Desafios na saúde pública: como lidar com epidemias no Brasil?
Enviada em 15/05/2020
A Constituição Federal de 1988 instituiu o Sistema Único de Saúde (SUS), que tem sua origem no movimento conhecido como Revolução Sanitária como política pública objetivando a democratização do direito à saúde. Muitas enfermidades foram trazidas pelos colonos, a exemplo a varíola e a febre amarela, e, efetivamente, provocaram epidemias no País. Neste contexto, a desigualdade social e falta de informação populacional atuam como intensificadoras da problemática e reforçam a necessidade do SUS.

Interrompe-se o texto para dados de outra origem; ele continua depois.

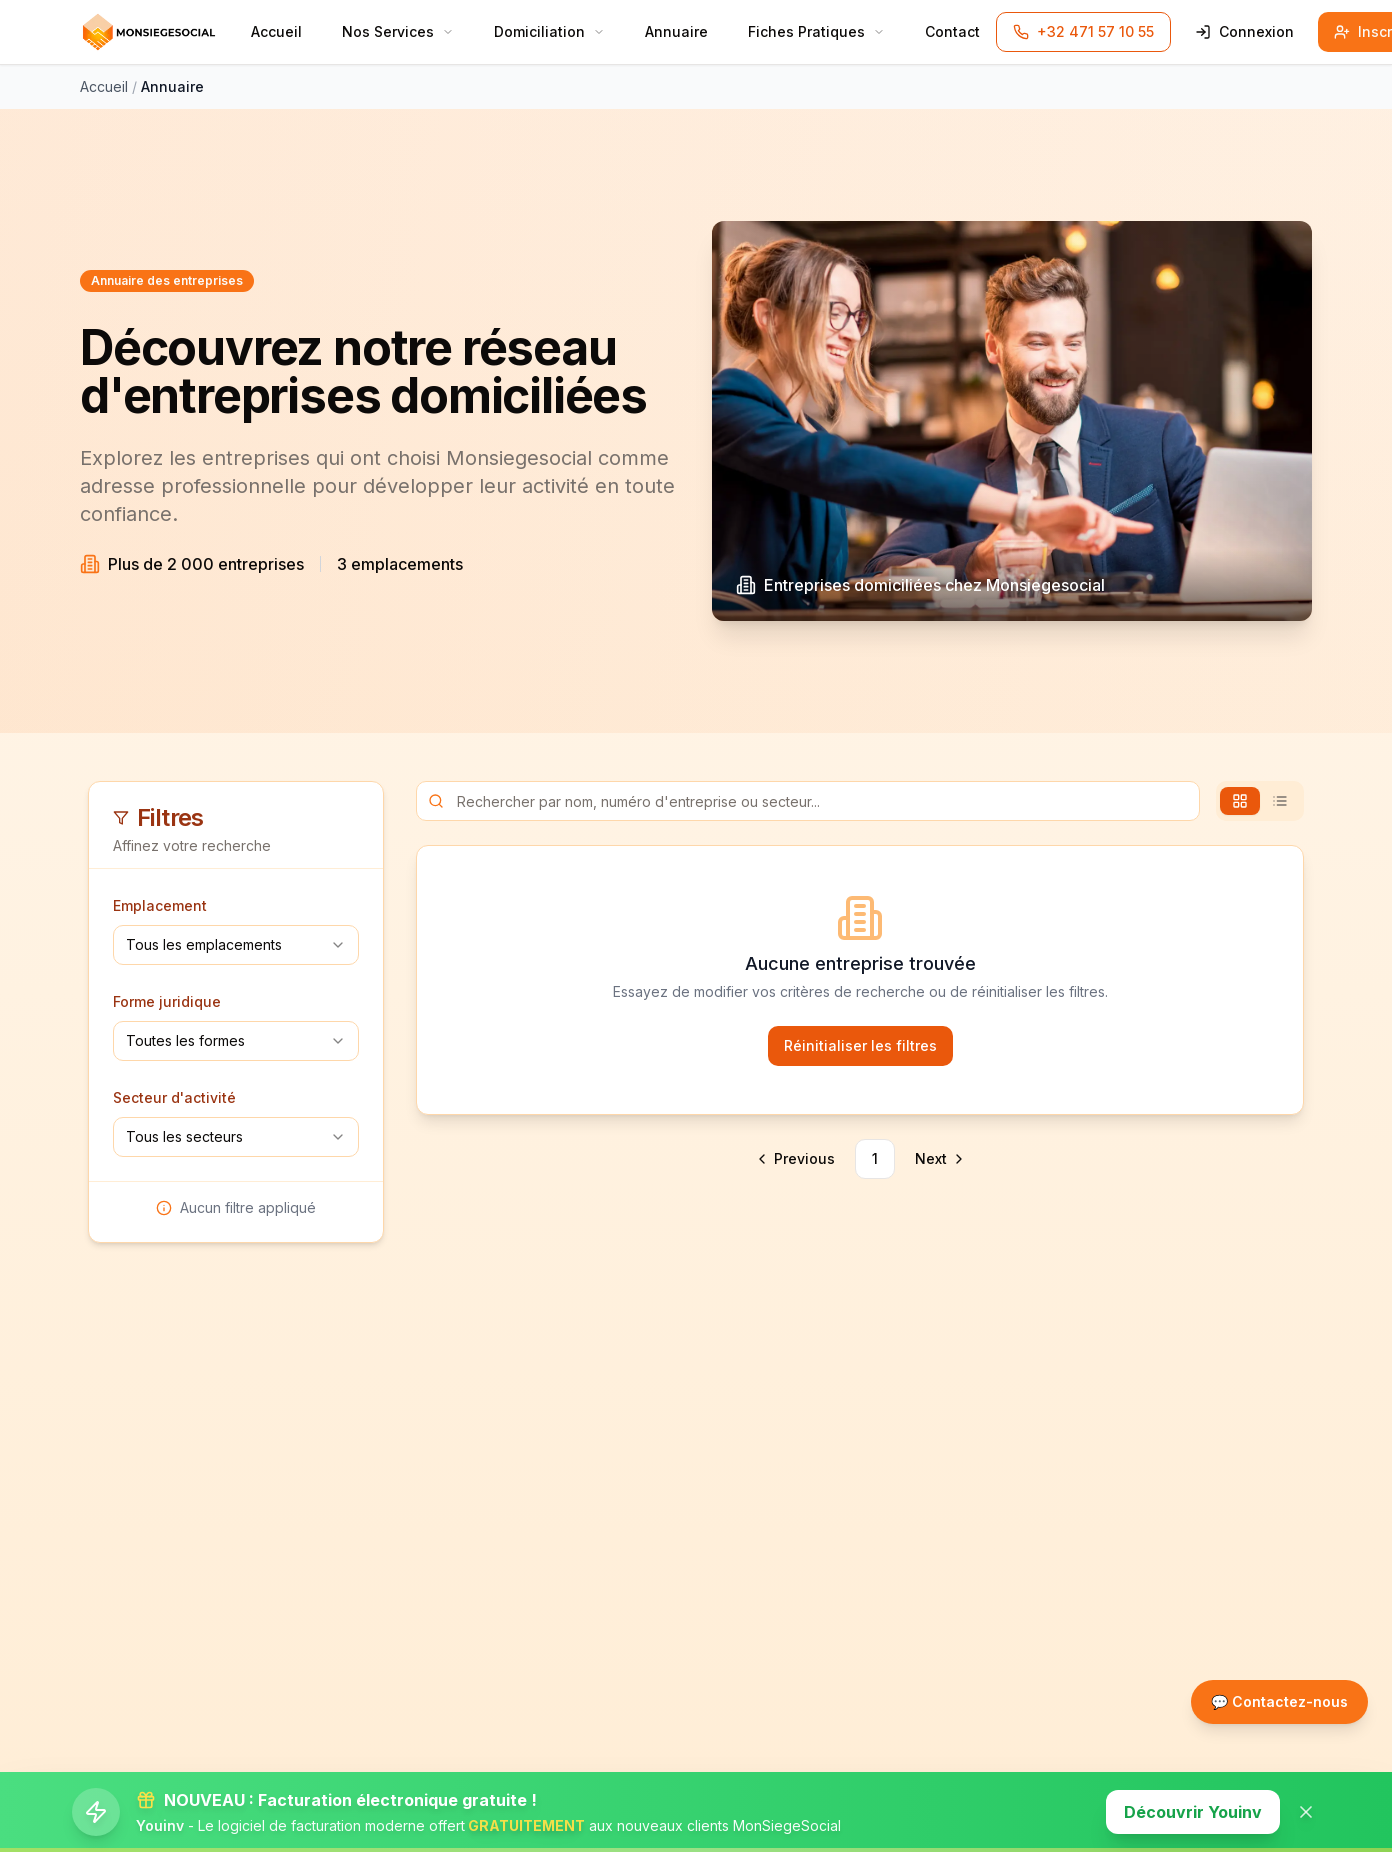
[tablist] (1260, 801)
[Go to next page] (938, 1159)
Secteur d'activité (174, 1097)
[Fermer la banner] (1306, 1812)
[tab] (1240, 801)
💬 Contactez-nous (1279, 1701)
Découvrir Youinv (1193, 1812)
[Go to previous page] (797, 1159)
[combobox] (236, 945)
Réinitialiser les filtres (860, 1045)
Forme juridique (167, 1001)
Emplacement (160, 905)
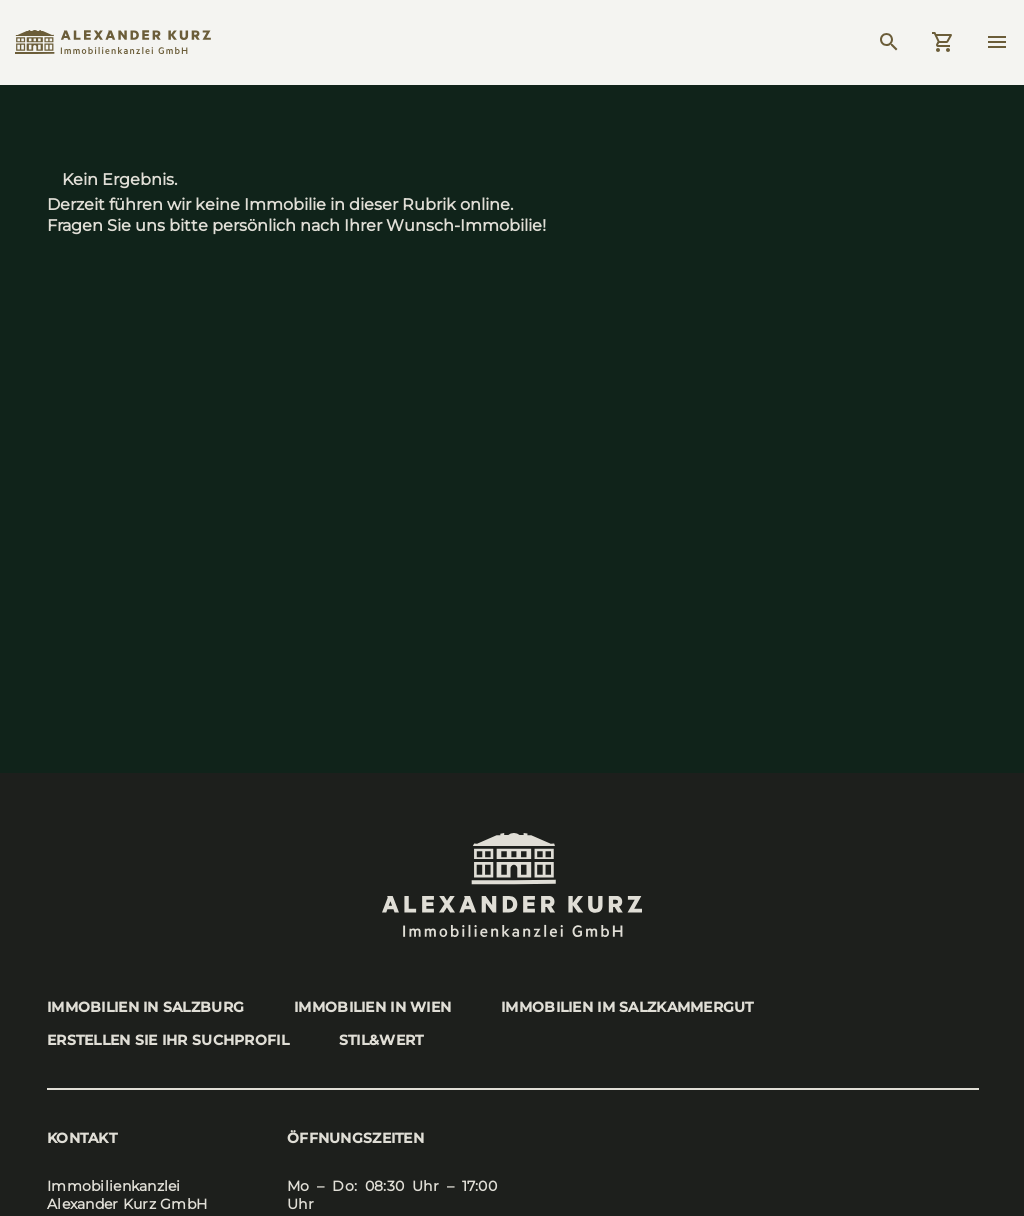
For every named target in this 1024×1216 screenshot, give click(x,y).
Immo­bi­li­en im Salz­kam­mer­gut (627, 1007)
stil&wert (381, 1040)
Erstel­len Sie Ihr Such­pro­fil (168, 1040)
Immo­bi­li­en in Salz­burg (145, 1007)
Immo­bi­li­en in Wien (372, 1007)
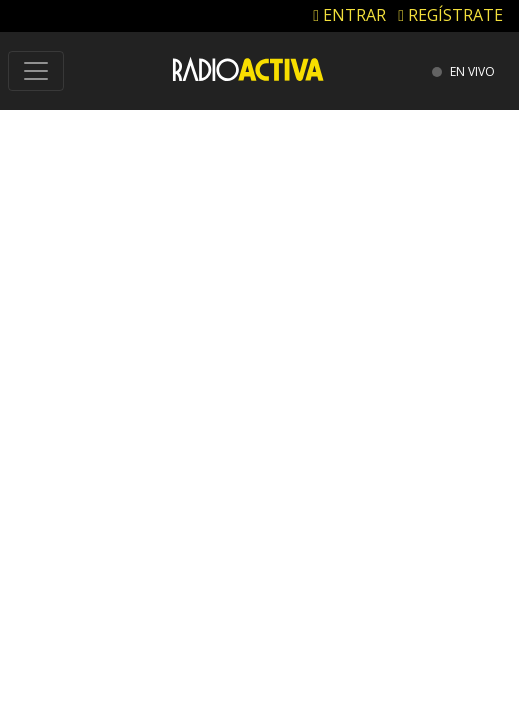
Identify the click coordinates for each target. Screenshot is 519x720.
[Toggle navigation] (36, 71)
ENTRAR (349, 15)
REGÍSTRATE (450, 15)
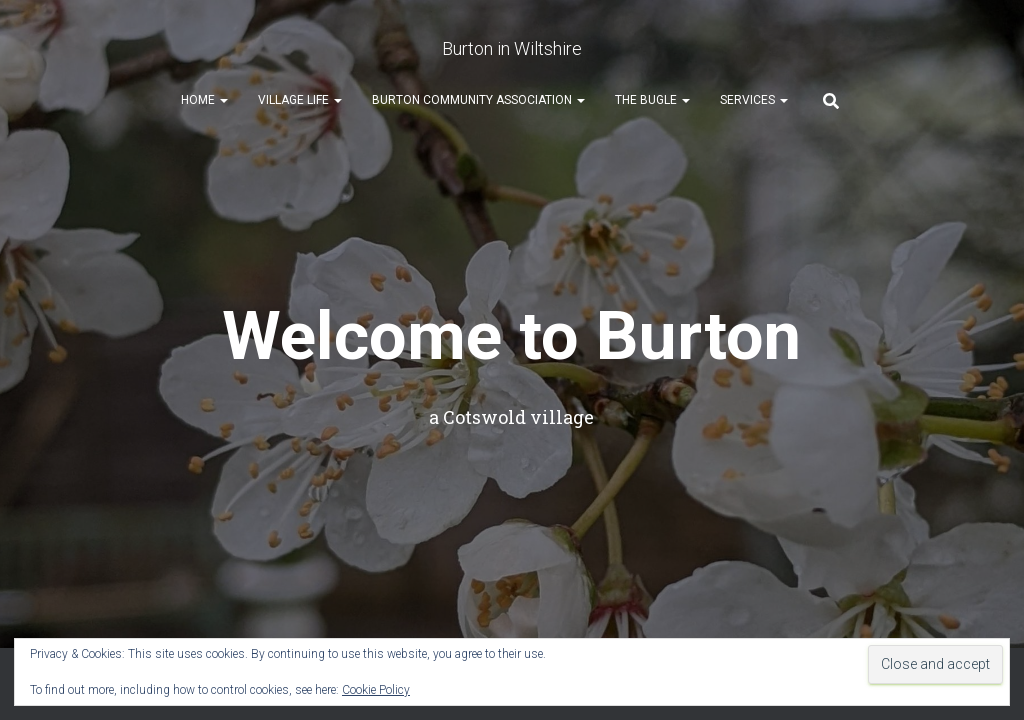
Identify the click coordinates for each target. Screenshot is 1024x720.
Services (754, 101)
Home (204, 101)
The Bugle (652, 101)
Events (308, 429)
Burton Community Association (478, 101)
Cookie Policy (376, 690)
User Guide (744, 429)
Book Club (407, 428)
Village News (635, 429)
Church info (522, 429)
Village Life (300, 101)
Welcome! (87, 429)
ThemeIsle (949, 480)
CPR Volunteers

Primeiramente, é necessário entender o chamado “darwinismo social”, teoria de Herbert Spencer impulsionada pela Revolução Industrial, que explica a tentativa de uma pseudociência a provar a existência de uma etnia superior, tese racista e discriminatória que sugere que a massa negra e pobre seria intelectualmente incapacitada e formada por criminosos e que tenderiam a se reproduzir. De acordo com o IBGE (Instituto Brasileiro de Geografia e Estatística), o rendimento médio mensal de trabalho da população 1% mais rica foi quase 34 vezes maior que da metade mais pobre em 2018 e isso expõe de forma nítida a direta influência da Revolução Industrial e da Segunda Guerra Mundial em consonância com a eugenia pregada por Hitler na atual sociedade.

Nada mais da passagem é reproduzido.